Pinóquio, clássico do século XIX escrito por Carlo Collodi, já ganhou inúmeras adaptações para diversas mídias. Somente neste ano, o personagem obteve duas versões: uma delas é o péssimo live-action da Disney que adapta a animação clássica. E a segunda vinda de Guillermo del Toro, que desde 2008 vinha buscando financiamento para sua sofisticada versão em stop motion, até chegar às mãos da Netflix, e esta assumir a tarefa de produzir o filme. E, olha, o filme de Del Toro é infinitamente superior em todos os aspectos, garantindo-se como uma das obras mais bonitas e caprichadas do ano.
A história
A trama do filme volta às origens da obra original As Aventuras de Pinóquio, de Collodi, acompanhando a depressão do carpinteiro Gepeto (voz de Doug Bradley), que impulsivamente constrói um boneco de madeira para lidar com a perda de seu filho durante um bombardeio da Segunda Guerra Mundial. Quando o boneco, batizado de Pinóquio (voz de Gregory Mann) ganha vida após a magia de uma Fada Azul, ele rapidamente atrai atenção de todos na cidade – incluindo o regime fascista de Benito Mussolini.

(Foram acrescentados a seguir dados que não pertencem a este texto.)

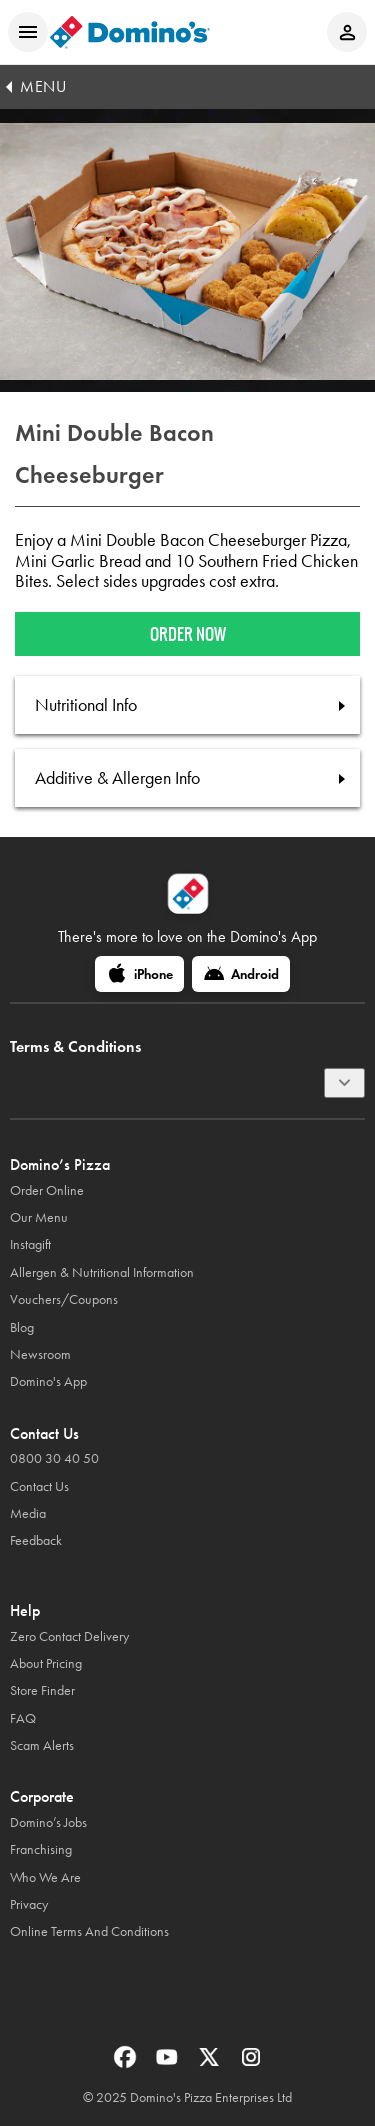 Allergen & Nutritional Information (102, 1272)
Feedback (36, 1540)
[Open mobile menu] (28, 32)
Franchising (41, 1849)
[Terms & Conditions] (344, 1083)
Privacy (29, 1904)
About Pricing (46, 1663)
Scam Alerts (42, 1745)
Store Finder (42, 1690)
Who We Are (45, 1877)
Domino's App (48, 1381)
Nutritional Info (86, 705)
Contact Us (39, 1486)
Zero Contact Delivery (69, 1636)
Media (28, 1513)
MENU (43, 86)
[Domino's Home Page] (130, 32)
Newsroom (40, 1354)
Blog (22, 1327)
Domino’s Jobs (48, 1822)
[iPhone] (139, 974)
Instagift (30, 1244)
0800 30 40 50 (54, 1458)
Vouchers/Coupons (64, 1299)
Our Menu (39, 1217)
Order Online (47, 1190)
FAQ (23, 1718)
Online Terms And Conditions (89, 1931)
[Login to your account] (347, 32)
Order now (188, 634)
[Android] (241, 974)
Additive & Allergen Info (117, 778) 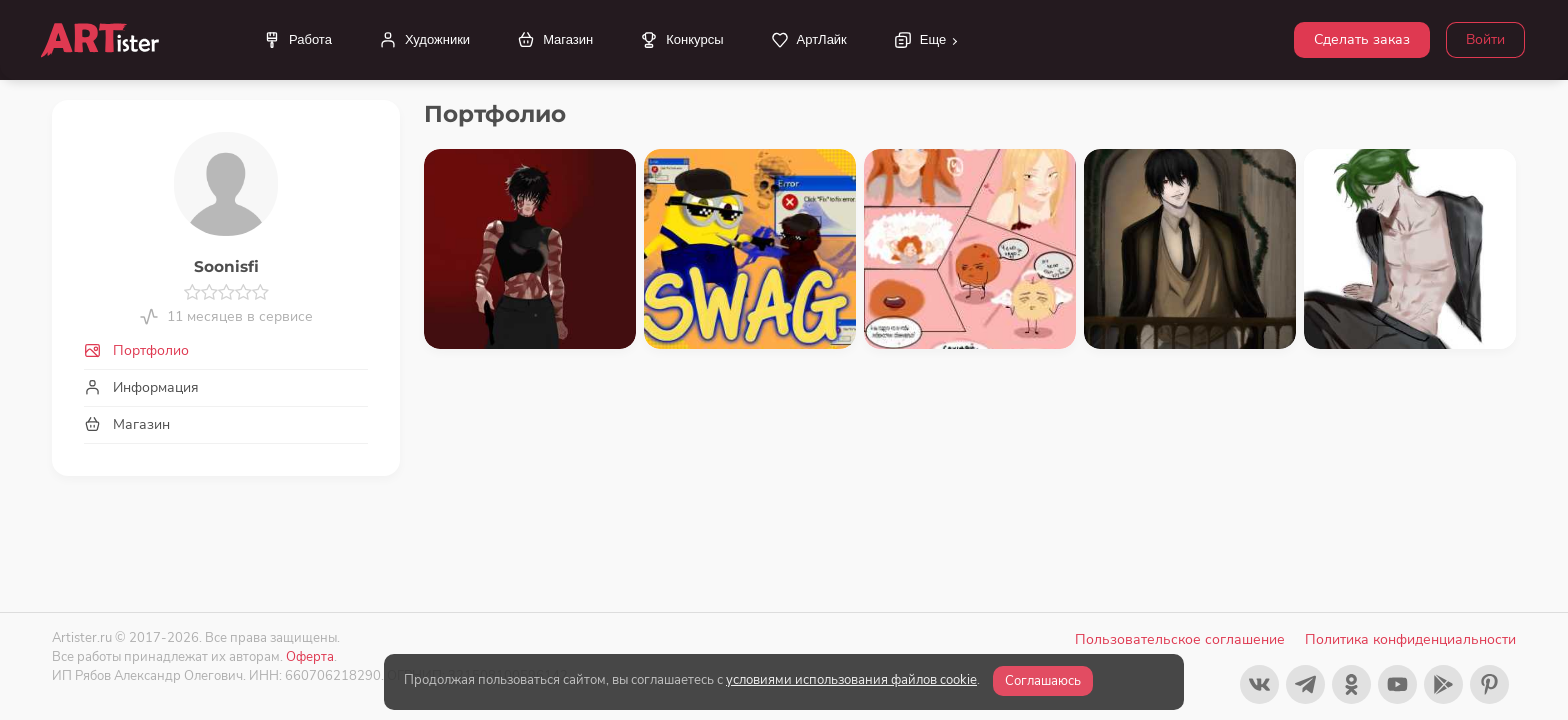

Mais sombria, porém mais humana
Essa definitivamente é uma versão muito particular da história. Ainda que retome diversos elementos do livro original, Del Toro é audacioso em aproveitar o contexto da Segunda Guerra Mundial e o regime totalitário na Itália, aproveitando uma atmosfera mais pesada e também elementos da juventude fascista; com a invulnerabilidade de Pinóquio sendo abraçada pelo regime militar para transformar o ingênuo boneco no modelo ideal de um soldado italiano. Pode parecer um desvio brusco, mas o elemento militar se prova como uma alternativa bem mais interessante e profunda para o conceito da Ilha dos Prazeres, que foi aproveitado na animação de 1940.
Por se tratar de um cineasta tão interessado no sobrenatural quanto Guillermo Del Toro, seu Pinóquio oferece um elemento ainda mais fascinante ao explorar o além-vida. Como o protagonista é incapaz de morrer, ele constantemente é enviado para um purgatório onde tem longas conversas com uma versão animalesca da Morte (dublada pela excelente Tilda Swinton), e que se destacam criativamente como uma das ideias mais originais do cineasta em sua releitura. É também um preparo fundamental para o triste clímax que a produção prepara a história, e que definitivamente também oferece uma metáfora forte.
Animação de encher os olhos
A execução técnica de Pinóquio também é um dos pontos altos da produção. Com cerca de US$35 milhões no orçamento, os efeitos de stop motion demonstrados aqui representam um dos melhores usos que a tecnologia já teve até hoje. Seja pelo design de seus personagens, ambientes ou elementos, passando por complexos movimentos de câmera, efeitos de iluminação e uma fotografia virtual impressionante, o trabalho de Pinóquio por Guillermo Del Toro é simplesmente fabuloso, e que se destaca como o grande favorito para o Oscar de Melhor Animação do próximo ano.
Conclusão
Há muito tempo não víamos Guillermo Del Toro tão inspirado. Representando aquele que facilmente é o melhor filme do diretor desde O Labirinto do Fauno (2006), sua versão de Pinóquio é uma grata surpresa deste finalzinho de ano, por nos apresentar uma releitura sombria, mas não menos emocionante, e repleta de belezas distintas.